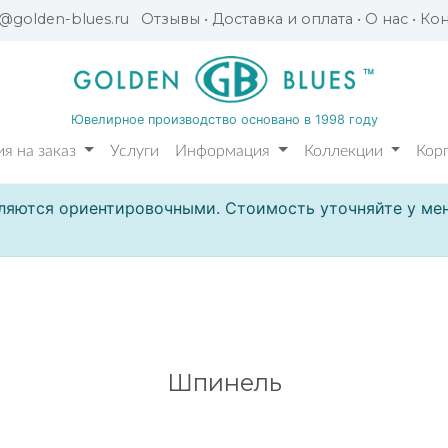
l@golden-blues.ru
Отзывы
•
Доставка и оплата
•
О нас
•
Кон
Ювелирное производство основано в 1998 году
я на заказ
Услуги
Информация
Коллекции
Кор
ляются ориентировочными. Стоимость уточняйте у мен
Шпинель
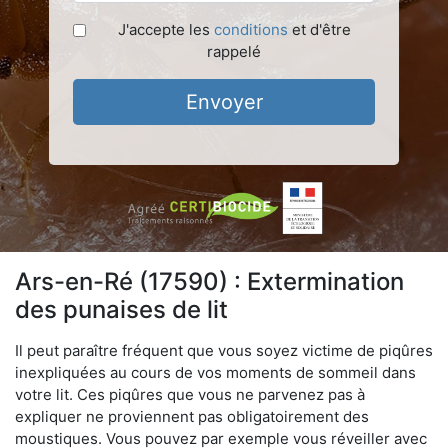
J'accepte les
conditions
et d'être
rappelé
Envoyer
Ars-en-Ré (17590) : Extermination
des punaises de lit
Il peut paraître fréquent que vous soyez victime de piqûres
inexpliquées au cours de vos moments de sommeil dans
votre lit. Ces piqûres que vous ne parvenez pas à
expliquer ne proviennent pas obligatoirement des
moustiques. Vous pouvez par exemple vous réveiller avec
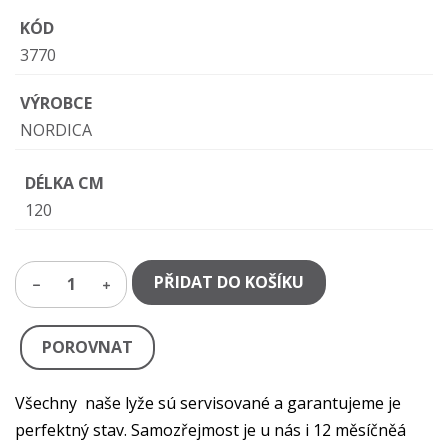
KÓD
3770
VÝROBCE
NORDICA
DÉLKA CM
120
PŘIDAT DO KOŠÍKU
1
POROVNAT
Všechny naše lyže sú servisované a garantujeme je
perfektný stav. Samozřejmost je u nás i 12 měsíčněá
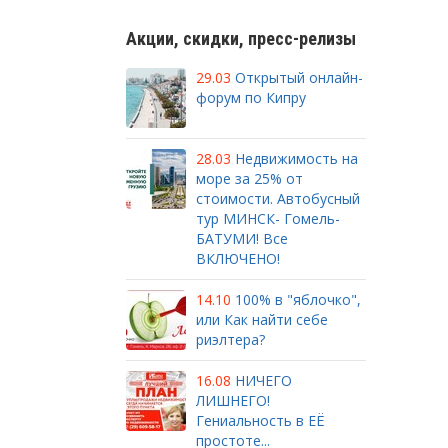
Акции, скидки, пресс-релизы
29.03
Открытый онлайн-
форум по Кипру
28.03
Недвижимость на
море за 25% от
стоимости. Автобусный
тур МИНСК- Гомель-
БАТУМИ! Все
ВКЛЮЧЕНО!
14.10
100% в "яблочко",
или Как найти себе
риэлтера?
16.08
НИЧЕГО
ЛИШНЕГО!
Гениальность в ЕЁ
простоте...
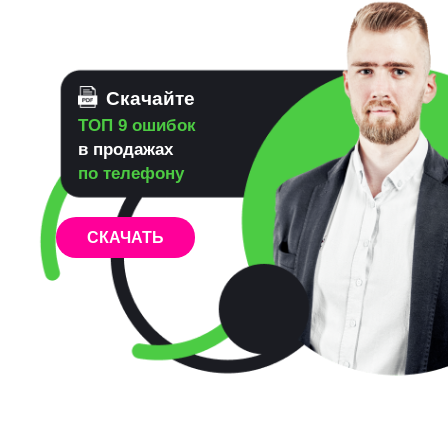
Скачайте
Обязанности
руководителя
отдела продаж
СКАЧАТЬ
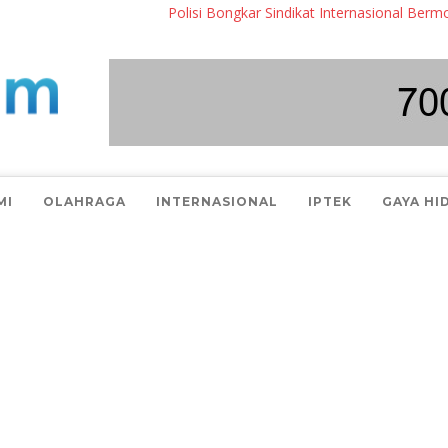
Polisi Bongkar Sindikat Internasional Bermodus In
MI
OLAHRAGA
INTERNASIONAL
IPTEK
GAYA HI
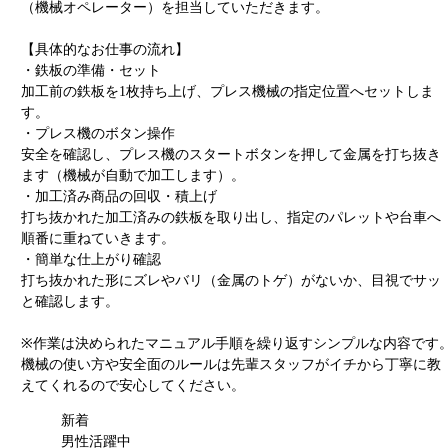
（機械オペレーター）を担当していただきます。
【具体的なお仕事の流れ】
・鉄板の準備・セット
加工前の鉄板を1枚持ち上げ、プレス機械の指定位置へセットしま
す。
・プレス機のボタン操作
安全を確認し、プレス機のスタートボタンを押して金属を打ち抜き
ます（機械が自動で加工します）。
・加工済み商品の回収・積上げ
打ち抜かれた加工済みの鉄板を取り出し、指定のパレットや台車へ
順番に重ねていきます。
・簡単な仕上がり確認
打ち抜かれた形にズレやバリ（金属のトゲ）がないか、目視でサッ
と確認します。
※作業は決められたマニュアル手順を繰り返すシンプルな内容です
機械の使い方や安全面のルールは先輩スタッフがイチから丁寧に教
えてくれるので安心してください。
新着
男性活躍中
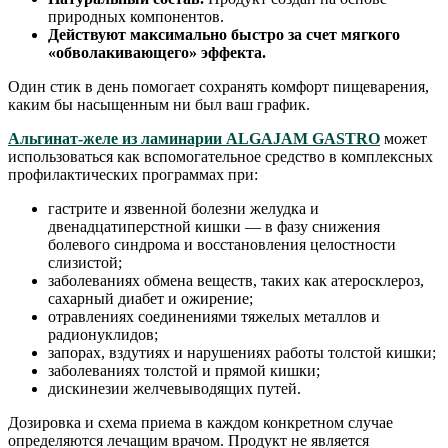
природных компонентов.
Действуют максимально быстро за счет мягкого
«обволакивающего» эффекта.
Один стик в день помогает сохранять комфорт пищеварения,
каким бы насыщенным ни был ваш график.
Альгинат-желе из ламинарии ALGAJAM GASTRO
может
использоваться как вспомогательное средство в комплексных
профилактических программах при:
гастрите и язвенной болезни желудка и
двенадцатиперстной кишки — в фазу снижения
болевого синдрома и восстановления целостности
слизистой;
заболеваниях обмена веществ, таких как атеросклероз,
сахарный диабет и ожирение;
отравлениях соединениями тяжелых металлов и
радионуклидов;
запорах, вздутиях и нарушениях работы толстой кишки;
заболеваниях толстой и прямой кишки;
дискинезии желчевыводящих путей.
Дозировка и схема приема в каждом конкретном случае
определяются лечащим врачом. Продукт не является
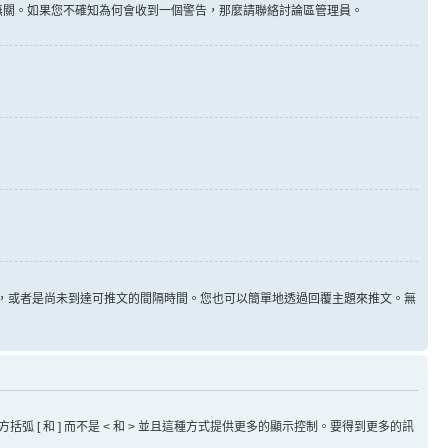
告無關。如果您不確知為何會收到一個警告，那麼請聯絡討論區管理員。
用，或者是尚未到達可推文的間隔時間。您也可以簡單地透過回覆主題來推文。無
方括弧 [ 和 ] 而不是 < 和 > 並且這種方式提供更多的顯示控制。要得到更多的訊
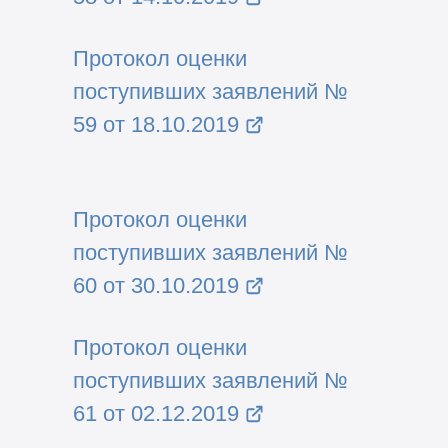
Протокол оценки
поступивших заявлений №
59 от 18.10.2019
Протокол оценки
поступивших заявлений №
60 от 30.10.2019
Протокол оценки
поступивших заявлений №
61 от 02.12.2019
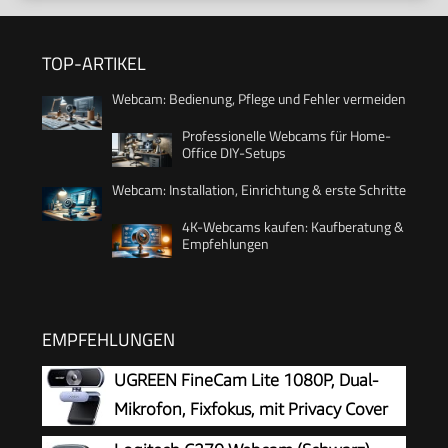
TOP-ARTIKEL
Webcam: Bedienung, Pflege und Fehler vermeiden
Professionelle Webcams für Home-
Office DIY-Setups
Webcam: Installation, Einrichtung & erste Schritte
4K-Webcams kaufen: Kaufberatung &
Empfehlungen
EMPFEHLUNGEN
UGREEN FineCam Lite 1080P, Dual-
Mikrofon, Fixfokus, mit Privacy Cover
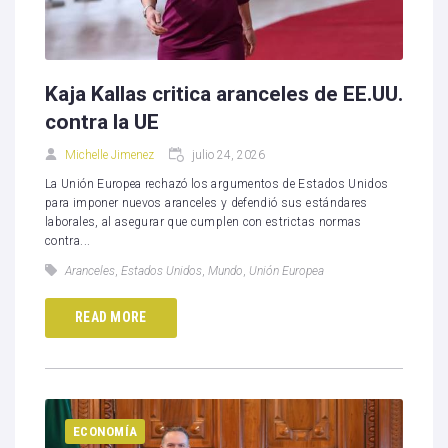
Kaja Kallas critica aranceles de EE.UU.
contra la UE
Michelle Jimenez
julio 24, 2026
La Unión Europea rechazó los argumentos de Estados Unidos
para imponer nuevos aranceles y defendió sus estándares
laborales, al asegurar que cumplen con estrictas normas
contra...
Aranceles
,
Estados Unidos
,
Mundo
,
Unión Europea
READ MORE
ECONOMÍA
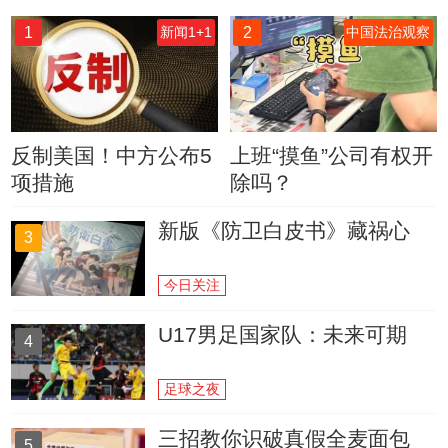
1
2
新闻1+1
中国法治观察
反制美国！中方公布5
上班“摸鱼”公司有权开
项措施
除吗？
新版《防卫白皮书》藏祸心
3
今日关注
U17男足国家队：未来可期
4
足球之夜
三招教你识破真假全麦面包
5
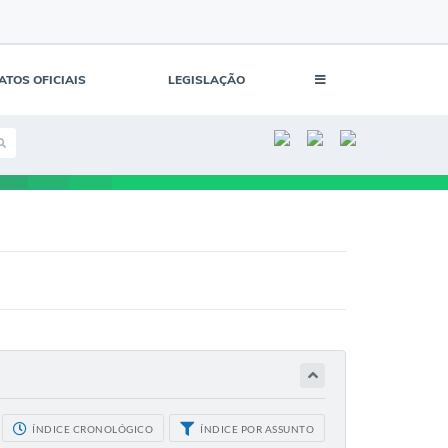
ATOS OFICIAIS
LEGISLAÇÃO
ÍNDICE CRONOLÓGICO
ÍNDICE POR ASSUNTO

:::::

● **What you will do**
With "заболеваниях" as the search string, filter the records and return each line that has it.

● **Answer to this task**
заболеваниях обмена веществ, таких как атеросклероз,
заболеваниях толстой и прямой кишки;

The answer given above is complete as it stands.